Other disaggregation models, such as discrete choice models for example, the MultiNomial Logit (MNL) model, which is similar in structure to the MCI (Cooper and Nakanishi 1988), have been used to show that supermarket choice behaviors are fairly stable over time (over 4 years) and over space (Canada, United States and Norway) (Severin et al. 2001).
The previous models, the Huff and MCI models, have been presented as providing a probability that an individual will choose an object, a store, but it could be a product or a politician in an election (Nakanishi et al. 1974), based on elements totally external to the person making the choice: all these elements are measured in an “objective” way, in other words not subject to opinions or in more technical terms measured on ratio scales. Indeed, a store sales surface is measured in square meters (or square feet) and the distance in kilometers (miles) or minutes: no “subjectivity” is involved. However, the individual does not make his choices according to the reality of things, but according to the way he or she perceives them. It has been shown through neuroscience how much feelings and emotions are involved in decision-making (Damasio 1994): “[…], in some ways, the ability to express and feel emotions is essential to the implementation of rational behaviors.” To simplify, we perceive a reality that can lead to the occurrence of an emotion that triggers a decision in the form of a choice. Perception is a sensory input that can be a prerequisite for action (or the decision to act), but not always essential for decision-making, since dreams can lead to the same phenomenon (Brémond 2002).

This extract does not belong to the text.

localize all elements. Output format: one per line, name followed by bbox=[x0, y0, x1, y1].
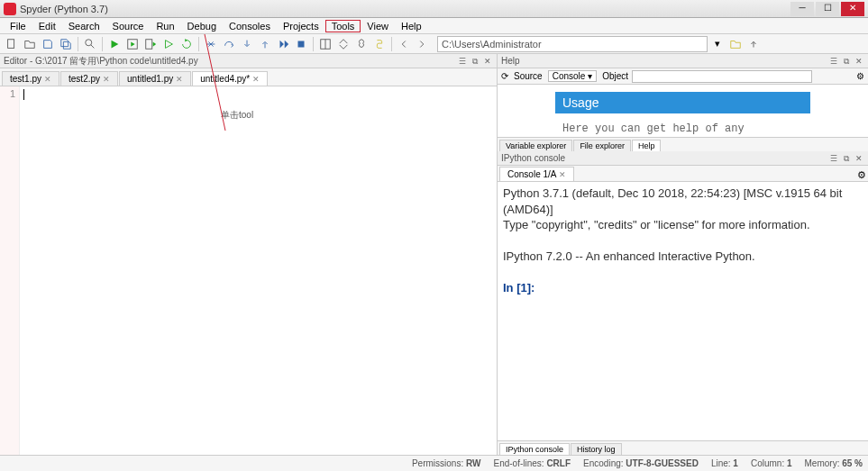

With regard specifically to the choice of a point of sale, the Huff and MCI models do not include any perception variables, but only “real” variables without it being clear whether the latter have a direct impact on the individual's choices. In addition, these models often result in relatively low explanation rates. The process of choosing a store has been studied using a model of exploring the information flows that an individual must manage before visiting a store (Monroe and Guiltinan 1975) and it shows the importance of perceptions.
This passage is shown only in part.